Many of us want to make photos that show realistic colors, not the false colors of the Hubble palette etc which are more like maps or abstract art. However, in most posts that mention this topic, there are people who insist that there is no such thing as "true" or "realistic" color. I can't understand this view. The situation is no different than for terrestrial objects, where there is broad agreement about their color. It seems to me that there is an obvious way to reach a consensus about the true color of an astronomical object. We could just look at it with a sufficiently large-aperture telescope, so that the image was bright enough to engage the observer's cone vision. Those are the "real" colors of the object.

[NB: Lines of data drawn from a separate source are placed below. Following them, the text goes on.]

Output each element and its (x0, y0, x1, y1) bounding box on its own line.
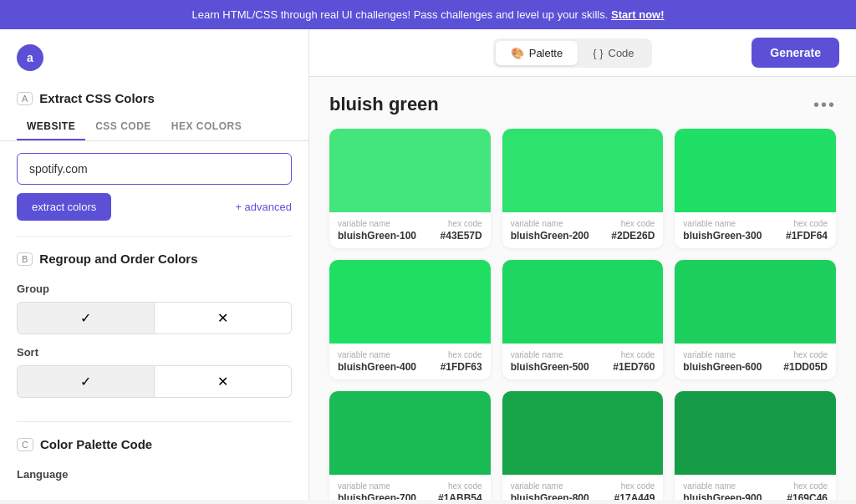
hex-label: hex code (614, 481, 655, 491)
banner-cta[interactable]: Start now! (611, 8, 665, 21)
color-swatch (502, 260, 664, 344)
group-toggle: ✓ ✕ (17, 302, 292, 334)
sort-label: Sort (17, 346, 292, 359)
section-a-badge: A (17, 92, 33, 105)
tab-css-code[interactable]: CSS CODE (85, 114, 161, 140)
sidebar: a A Extract CSS Colors WEBSITE CSS CODE … (0, 29, 309, 500)
var-name: bluishGreen-400 (338, 361, 416, 373)
hex-value: #169C46 (787, 492, 828, 500)
tab-group: WEBSITE CSS CODE HEX COLORS (0, 114, 308, 141)
palette-name: bluish green (329, 94, 439, 115)
hex-value: #1DD05D (783, 361, 828, 373)
color-swatch (502, 129, 664, 212)
section-b-controls: Group ✓ ✕ Sort ✓ ✕ (0, 274, 308, 418)
color-card: variable name bluishGreen-600 hex code #… (675, 260, 836, 379)
advanced-button[interactable]: + advanced (235, 201, 292, 213)
hex-label: hex code (441, 350, 482, 359)
extract-colors-button[interactable]: extract colors (17, 193, 111, 221)
section-a-header: A Extract CSS Colors (0, 79, 308, 114)
section-c-title: Color Palette Code (40, 437, 152, 451)
top-banner: Learn HTML/CSS through real UI challenge… (0, 0, 856, 29)
color-card: variable name bluishGreen-300 hex code #… (675, 129, 836, 248)
tab-website[interactable]: WEBSITE (17, 114, 85, 140)
sort-check-button[interactable]: ✓ (17, 365, 155, 398)
var-name: bluishGreen-100 (338, 230, 416, 242)
var-name: bluishGreen-200 (511, 230, 589, 242)
section-c-header: C Color Palette Code (0, 425, 308, 460)
hex-value: #2DE26D (611, 230, 655, 242)
var-label: variable name (338, 350, 416, 359)
color-swatch (329, 260, 491, 344)
hex-value: #1FDF63 (441, 361, 482, 373)
var-label: variable name (683, 219, 762, 228)
tab-palette[interactable]: 🎨 Palette (496, 41, 578, 65)
hex-label: hex code (787, 481, 828, 491)
color-card: variable name bluishGreen-100 hex code #… (329, 129, 491, 248)
banner-text: Learn HTML/CSS through real UI challenge… (191, 8, 608, 21)
group-cross-button[interactable]: ✕ (155, 302, 292, 334)
hex-label: hex code (441, 219, 482, 228)
divider-1 (17, 236, 292, 237)
color-card: variable name bluishGreen-900 hex code #… (675, 391, 836, 500)
sort-cross-button[interactable]: ✕ (155, 365, 292, 398)
var-name: bluishGreen-900 (683, 492, 762, 500)
section-a-title: Extract CSS Colors (39, 91, 155, 105)
more-options-button[interactable]: ••• (813, 95, 836, 115)
generate-button[interactable]: Generate (752, 38, 839, 68)
url-input-area: extract colors + advanced (0, 141, 308, 232)
hex-label: hex code (783, 350, 828, 359)
group-check-button[interactable]: ✓ (17, 302, 155, 334)
var-label: variable name (338, 481, 416, 491)
var-label: variable name (511, 481, 589, 491)
var-label: variable name (683, 481, 762, 491)
var-name: bluishGreen-300 (683, 230, 762, 242)
main-panel: 🎨 Palette { } Code Generate bluish green… (309, 29, 856, 500)
code-icon: { } (593, 47, 603, 59)
url-input[interactable] (17, 153, 292, 185)
section-c-badge: C (17, 438, 33, 451)
hex-value: #43E57D (441, 230, 482, 242)
color-info: variable name bluishGreen-700 hex code #… (329, 475, 491, 500)
section-b-header: B Regroup and Order Colors (0, 240, 308, 274)
color-swatch (329, 129, 491, 212)
check-icon: ✓ (80, 310, 91, 326)
color-card: variable name bluishGreen-500 hex code #… (502, 260, 664, 379)
var-label: variable name (511, 350, 589, 359)
section-c-controls: Language (0, 460, 308, 496)
cross-icon: ✕ (217, 310, 228, 326)
tab-code[interactable]: { } Code (578, 41, 649, 65)
palette-header: bluish green ••• (329, 94, 836, 115)
code-tab-label: Code (609, 47, 634, 59)
tab-hex-colors[interactable]: HEX COLORS (161, 114, 252, 140)
hex-value: #1FDF64 (786, 230, 828, 242)
palette-tab-label: Palette (529, 47, 563, 59)
palette-icon: 🎨 (511, 47, 524, 59)
divider-2 (17, 421, 292, 422)
color-info: variable name bluishGreen-100 hex code #… (329, 212, 491, 248)
var-label: variable name (683, 350, 762, 359)
hex-label: hex code (613, 350, 655, 359)
var-name: bluishGreen-600 (683, 361, 762, 373)
section-b-badge: B (17, 252, 33, 266)
color-card: variable name bluishGreen-800 hex code #… (502, 391, 664, 500)
var-name: bluishGreen-500 (511, 361, 589, 373)
sort-cross-icon: ✕ (217, 374, 228, 389)
section-b-title: Regroup and Order Colors (39, 252, 197, 266)
sidebar-header: a (0, 29, 308, 79)
toolbar-tabs: 🎨 Palette { } Code (493, 38, 652, 68)
sort-check-icon: ✓ (80, 374, 91, 389)
color-card: variable name bluishGreen-400 hex code #… (329, 260, 491, 379)
color-card: variable name bluishGreen-700 hex code #… (329, 391, 491, 500)
color-swatch (502, 391, 664, 475)
var-label: variable name (338, 219, 416, 228)
hex-label: hex code (786, 219, 828, 228)
hex-value: #1ED760 (613, 361, 655, 373)
input-actions: extract colors + advanced (17, 193, 292, 221)
color-card: variable name bluishGreen-200 hex code #… (502, 129, 664, 248)
color-swatch (675, 260, 836, 344)
color-info: variable name bluishGreen-600 hex code #… (675, 344, 836, 379)
main-toolbar: 🎨 Palette { } Code Generate (309, 29, 856, 77)
hex-label: hex code (611, 219, 655, 228)
color-swatch (675, 129, 836, 212)
color-info: variable name bluishGreen-500 hex code #… (502, 344, 664, 379)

There would still be a bit of ambiguity; we'd get slightly different colors if we were floating in space versus sitting under Earth's (or another planet's) dense atmosphere. That's fine, we can choose our "rendering intent". But once this is chosen, a consensus about colors would be reached, just as a consensus is reached for terrestrial objects. Consensus is especially easy to reach when the object in question emits its own light, as is the case with most astro objects.
So am I missing something important? "True" colors are the colors we would see with a sufficiently large telescope. Seems simple. Is this definition acceptable?
If so, then Bayer matrix sensors would be the best tool for obtaining realistic colors, since their RGB filters are designed to match our own RGB cone system.
It follows that astro RGB filters with sharp cutoffs and small overlaps will not reproduce accurate colors when there are multiple strong narrow emission bands, since those filters always present each narrow band as either R, G, or B, not distinguishing between celeste and indigo for example. They would work well for black-body radiators like stars, though.
Some people on the forums talk about red light "contaminating" the blue light in a Bayer-filtered sensor, but this is how our eyes work, and we need a sensor which reacts this way in order to reproduce magentas. So it seems to me wrong to call a typical astro LRGB image "natural" or "realistic" (though it might be nearly natural if there are only stars and galaxies).